J'estimai que si j'évitais le groupe de bagarreur et que je passais suffisamment loin des filles et d'Hugo, je pourrais arriver tranquillement jusqu'à l'entrée du collège.

Mais c'était sans compter les personnes qui arrivaient dans mon dos.

- Hé Réval !

Je me figeai au milieu de la route. Ça ne pouvait être que Cynthia, la seule élève dans tout le collège qui m'appelait par mon nom de famille, car c'était ainsi qu'elle appelait toutes les personnes qu'elle ne respectait pas. Mon cœur se mit à battre beaucoup plus vite, faisant gonfler une boule dans ma gorge.

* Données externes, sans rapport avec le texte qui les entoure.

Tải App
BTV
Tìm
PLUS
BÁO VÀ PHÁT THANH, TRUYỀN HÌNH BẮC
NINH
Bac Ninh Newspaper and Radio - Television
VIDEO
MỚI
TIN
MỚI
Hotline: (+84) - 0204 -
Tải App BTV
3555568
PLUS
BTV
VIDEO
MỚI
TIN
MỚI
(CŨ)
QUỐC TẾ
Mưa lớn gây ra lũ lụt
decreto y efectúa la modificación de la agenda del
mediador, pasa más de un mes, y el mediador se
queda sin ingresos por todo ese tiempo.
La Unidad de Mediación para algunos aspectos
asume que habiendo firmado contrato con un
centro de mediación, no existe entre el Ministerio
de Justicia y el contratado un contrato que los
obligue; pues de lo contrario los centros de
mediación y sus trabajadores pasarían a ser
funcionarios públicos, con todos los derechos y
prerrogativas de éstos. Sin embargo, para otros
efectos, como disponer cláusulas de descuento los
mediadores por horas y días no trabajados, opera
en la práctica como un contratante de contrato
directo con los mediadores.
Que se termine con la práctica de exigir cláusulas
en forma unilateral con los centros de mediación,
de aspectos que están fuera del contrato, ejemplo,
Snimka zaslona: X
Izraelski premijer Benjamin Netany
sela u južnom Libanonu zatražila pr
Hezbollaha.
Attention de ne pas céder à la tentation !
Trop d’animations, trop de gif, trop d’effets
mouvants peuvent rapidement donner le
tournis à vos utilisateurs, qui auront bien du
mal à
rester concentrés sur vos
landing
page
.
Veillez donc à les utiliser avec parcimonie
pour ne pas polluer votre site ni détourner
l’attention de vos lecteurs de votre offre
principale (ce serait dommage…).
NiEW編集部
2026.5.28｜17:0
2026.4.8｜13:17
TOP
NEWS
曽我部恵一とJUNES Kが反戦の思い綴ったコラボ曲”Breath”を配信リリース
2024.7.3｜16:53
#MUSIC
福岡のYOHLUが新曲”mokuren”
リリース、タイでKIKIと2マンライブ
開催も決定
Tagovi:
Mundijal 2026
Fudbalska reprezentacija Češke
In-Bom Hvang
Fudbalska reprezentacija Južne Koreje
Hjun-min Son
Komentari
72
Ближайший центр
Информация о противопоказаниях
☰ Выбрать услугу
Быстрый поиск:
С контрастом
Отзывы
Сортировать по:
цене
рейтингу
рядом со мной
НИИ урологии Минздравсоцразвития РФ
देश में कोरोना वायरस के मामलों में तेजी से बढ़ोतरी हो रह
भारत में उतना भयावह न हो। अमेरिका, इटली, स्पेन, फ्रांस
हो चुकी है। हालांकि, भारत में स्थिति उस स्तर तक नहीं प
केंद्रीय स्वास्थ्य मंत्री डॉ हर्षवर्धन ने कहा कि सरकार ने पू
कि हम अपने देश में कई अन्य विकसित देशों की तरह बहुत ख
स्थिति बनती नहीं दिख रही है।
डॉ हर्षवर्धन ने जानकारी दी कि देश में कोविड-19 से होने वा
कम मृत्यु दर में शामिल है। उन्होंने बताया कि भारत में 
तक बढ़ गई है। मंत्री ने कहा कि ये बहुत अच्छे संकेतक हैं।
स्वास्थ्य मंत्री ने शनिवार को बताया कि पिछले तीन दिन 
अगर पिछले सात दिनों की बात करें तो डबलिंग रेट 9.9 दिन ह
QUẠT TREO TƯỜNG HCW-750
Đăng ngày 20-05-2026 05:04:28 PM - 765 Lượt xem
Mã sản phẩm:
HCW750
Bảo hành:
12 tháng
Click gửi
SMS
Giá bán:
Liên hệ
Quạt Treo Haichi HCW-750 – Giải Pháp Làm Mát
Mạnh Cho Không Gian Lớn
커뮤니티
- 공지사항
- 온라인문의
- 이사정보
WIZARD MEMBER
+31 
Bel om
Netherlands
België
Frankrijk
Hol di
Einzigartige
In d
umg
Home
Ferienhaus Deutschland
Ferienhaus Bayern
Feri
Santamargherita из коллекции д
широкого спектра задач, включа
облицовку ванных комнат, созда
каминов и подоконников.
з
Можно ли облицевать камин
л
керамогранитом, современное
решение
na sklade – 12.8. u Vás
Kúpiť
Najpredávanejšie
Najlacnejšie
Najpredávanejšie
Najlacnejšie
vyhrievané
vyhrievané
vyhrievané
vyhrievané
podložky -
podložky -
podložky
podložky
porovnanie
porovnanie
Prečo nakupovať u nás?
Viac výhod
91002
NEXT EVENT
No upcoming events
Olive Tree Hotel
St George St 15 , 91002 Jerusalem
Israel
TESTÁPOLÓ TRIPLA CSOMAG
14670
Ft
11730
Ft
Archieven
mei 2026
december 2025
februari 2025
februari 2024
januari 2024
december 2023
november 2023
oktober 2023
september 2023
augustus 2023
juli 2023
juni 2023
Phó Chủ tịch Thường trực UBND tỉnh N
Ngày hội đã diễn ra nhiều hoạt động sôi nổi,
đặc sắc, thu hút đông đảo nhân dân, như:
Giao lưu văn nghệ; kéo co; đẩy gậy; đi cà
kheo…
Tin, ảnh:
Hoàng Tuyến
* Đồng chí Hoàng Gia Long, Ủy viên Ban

Cynthia avait au moins deux ans et deux têtes de plus que moi, des tresses avec des rajouts rouges sur ses cheveux noirs, une moyenne qui frôlait les plaines abyssales, et le record du plus grand nombre de retenues du collège. La moitié d'entre elles avaient pour motif bagarres et violence envers d'autres élèves. Ils attendaient quoi pour la virer ?

- T'as piqué les fringues de ton grand-père ou quoi ?

C'est quoi leur manie, à ces gens, d'emmerder les personnes qui ne leur ont rien demandé ?

Je mis quelques pas de distance entre Cynthia et moi puis répondis d'un sobre mais efficace doigt d'honneur.

- Tu vas morfler, Réval, gronda la fille. T'as intérêt à me filer ton DM de maths si tu veux pas finir avec la tronche éclatée.